STANFORD, Calif. (AP) -- Serena Williams' busy summer schedule caught up with her, making her the latest U.S. Olympian dealing with a knee injury as the Beijing Games approach.
Williams injured her left knee and pulled out of the Bank of the West Classic on Saturday, becoming the third singles player on the U.S. women's tennis team with a knee injury.
Williams retired from her match after losing the first set and falling behind in the second set of her semifinal against qualifier Aleksandra Wozniak.
"It was hurting in practice and I didn't really practice too long because it was hurting," Williams said. "After I got off, it was really swollen. I thought that I have to play really fast."
She lasted only 46 minutes before pulling out of the match trailing 2-6, 1-3. Williams said the injury is different than one that forced her to undergo surgery on her left knee in 2003 and miss eight months. But that knee has bothered her since, forcing her to drop out of the 2004 Athens Olympics and to miss significant time again in 2006.
But Williams had felt healthy most of this year, playing a busy schedule since winning in Miami in the beginning of April. She played 26 matches in a three-month span that went through her loss in the Wimbledon final to big sister, Venus.
Then she returned home and played for the Washington Kastles of the World Team Tennis league before arriving at Stanford for her debut in this tournament. Williams wouldn't blame her decision to play team tennis on her latest setback.

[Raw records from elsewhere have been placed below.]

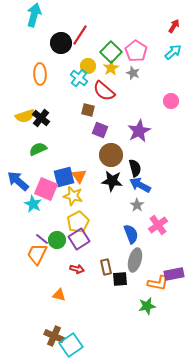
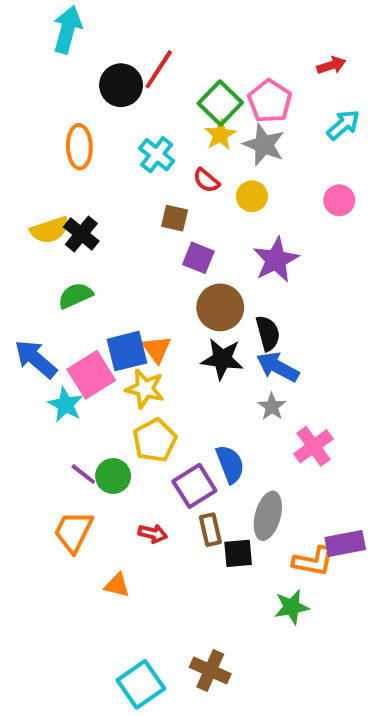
red arrow: (174, 26) -> (331, 65), moved, turned 40
cyan arrow: (173, 52) -> (343, 125), moved
yellow circle: (88, 66) -> (252, 196), moved
gray star: (133, 73) -> (264, 145), size x1.5
red semicircle: (104, 91) -> (206, 180), size x0.6
pink square: (46, 189) -> (91, 375), turned 35
blue semicircle: (131, 234) -> (230, 464), moved
purple square: (79, 239) -> (194, 486), moved
orange trapezoid: (37, 254) -> (73, 532), moved
brown cross: (54, 336) -> (210, 670), moved

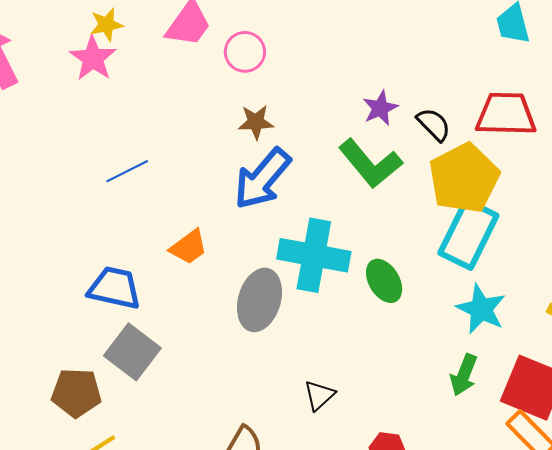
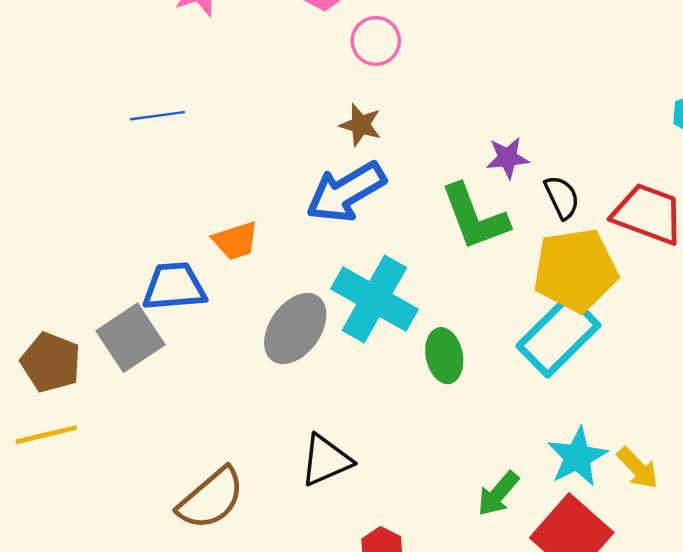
blue line: (127, 171) -> (158, 116), moved
blue trapezoid: (114, 288) -> (174, 287), moved, turned -36
cyan star: (481, 309) -> (577, 457), moved
black triangle: (319, 395) -> (326, 460), size x1.4

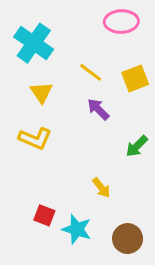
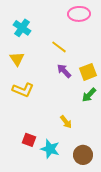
cyan cross: (34, 43) -> (22, 28), size x0.7
yellow square: (135, 78) -> (88, 72), moved
yellow triangle: (41, 92) -> (17, 59), moved

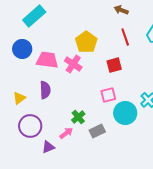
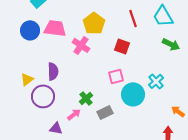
pink trapezoid: (47, 60) -> (55, 28), moved
red square: (114, 65) -> (122, 46), turned 35
purple circle: (30, 126) -> (43, 96), moved
purple triangle: (48, 147) -> (56, 128), turned 32

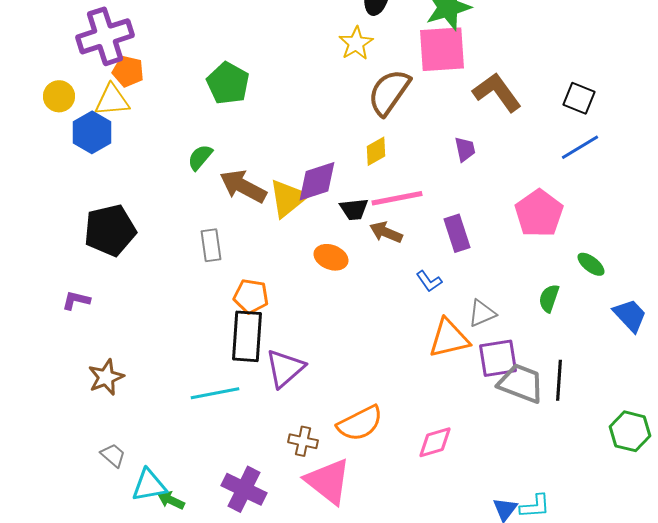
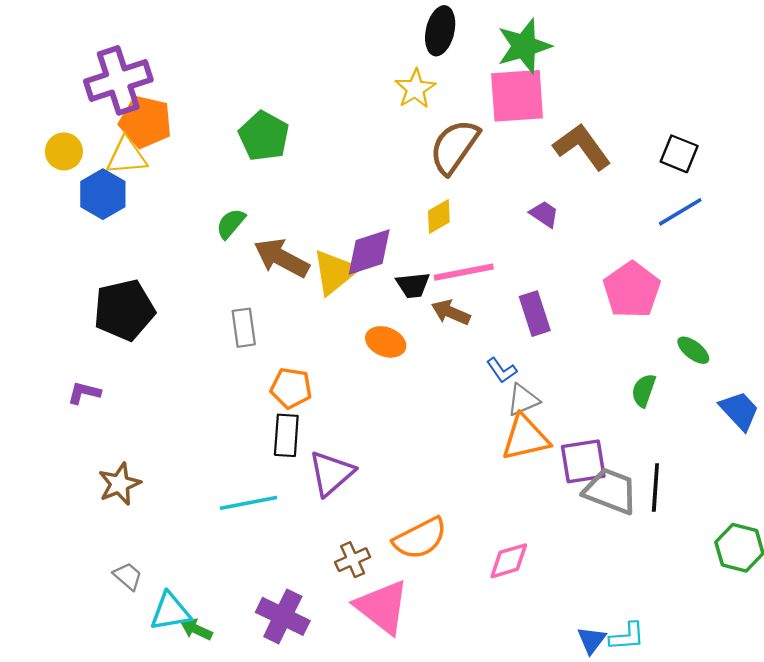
orange pentagon: (128, 71) -> (146, 122), size x1.4
purple trapezoid: (465, 149) -> (544, 214), turned -44
gray triangle: (482, 313) -> (523, 400), moved
black rectangle: (247, 336) -> (286, 435), size x0.7
brown cross: (303, 441) -> (353, 560), turned -36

"You know that risk going into it," she said. "It is what it is. I can't blame that. I just think in general I've been playing a lot of tennis since Miami - especially for me."
Venus Williams and Lindsay Davenport, the other U.S. Olympic singles players, have already pulled out of next week's East West Bank Classic in Carson, Calif., due to right knee injuries. Serena Williams said she still plans to go to Carson, but will likely have an MRI before then and could choose to rest up for the Olympics next month.
"I do plan on obviously being at the Olympics," she said. "That's my main goal."
Williams struggled from the start against the 85th-ranked Wozniak and first called for the trainer when trailing 5-2 in the first set. She got the knee heavily taped and came out to finish the set, but appeared to struggle to plant on her injured leg.
"It's unfortunate that she pulled out," Wozniak said. "I think in the middle of the first set she started looking at her leg. I didn't know if it was her ankle bothering her. But at the end it was her knee."
Wozniak held serve to win the set and won 11 straight points to take a 3-1 lead early in the second. Williams then aggravated the knee while stretching for a backhand in the fifth game of the set and retired from the match. She walked off the court and embraced her father, Richard.
"I actually thought it felt better once I got it wrapped," Williams said. "But Wozniak ke pt moving me. I was hoping she wouldn't but I guess she knew better. That didn't help at all."
Wozniak will play in Sunday's final against the winner of the night semifinal between sixth-seeded Marion Bartoli and Ai Sugiyama.
It's been quite a week for Wozniak, who needed to win three matches in the qualifying tournament just to make it into the main draw. She then beat eighth-seeded Francesca Schiavone in three sets in the first round, before knocking off Sybille Bammer and Samantha Stosur to make it to the semifinals.
This is just the second career final for Wozniak, who made it to a lower-tiered championship match in Morocco last year. Wozniak, who entered the week ranked 85th in the world, should be close to reaching her goal of being a top 50 player by next week.
"I'm really happy with the way I played this week, coming out of the qualifying is not easy," Wozniak said. "It's a lot of matches in one week."